The idea of Pashtunistan has played an important role in Pakistani politics since the formation of the country in 1947. Kabul had long sought to annex NWFP, claiming it was part of Afghanistan.


The influential Pakistani military - fearing this would lead to the disintegration of the country - countered by attempting to promote divisions between the Afghan Pashtuns.

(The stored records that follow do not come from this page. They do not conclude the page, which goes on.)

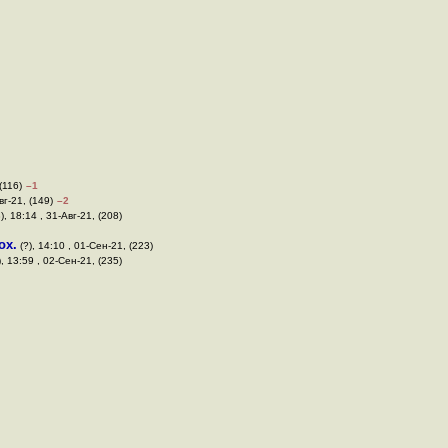
(116)
–1
вг-21, (149)
–2
), 18:14 , 31-Авг-21, (208)
ох.
(?), 14:10 , 01-Сен-21, (223)
), 13:59 , 02-Сен-21, (235)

During the war against the Soviets in the Eighties, Islamabad encouraged the emergence of rival political parties. It then distributed funds to them unevenly to exacerbate their mutual suspicion.


Subsequently, the Pakistani authorities supported the Taleban who were mostly Pashtuns opposed to a Pastun state - the student militia had more of a religious than a national identity which suited Islamabad's aims perfectly.


But Paskistan's ability to dictate events north of the border have diminished with the military collapse of the Taleban, as many Pashtuns, in Afghanistan and Pakistan, are now turning against the student militia.


"They gave important positions to foreigners such as Bin Laden, how can they be Pashtuns when they imposed Arabs and Africans upon Afghans. These foreigners brought destruction to the land of Pashtuns," said Haji Muhammad Adeel, one of the leaders of Pakistan's Pashtun Nationalist Party, ANP, and a former speaker of the NWFP assembly in Peshawar.


Some of the community's leaders now believe the time has come agitate once again for a Pashtun state.


If talks with the Northern Alliance next week prove to be successful, Pakistan government fears may be eased. But if the Northern Alliance continues to seek control over Afghanistan, Afghan Pashtuns may feel that their future lies with their brothers in northern Pakistan.


Shiraz Paracha is South and Central Asia editor for a London-based news service. Between 1987-1998 he reported from Peshawar on Afghanistan, North West Frontier Province and the Tribal Areas of Pakistan.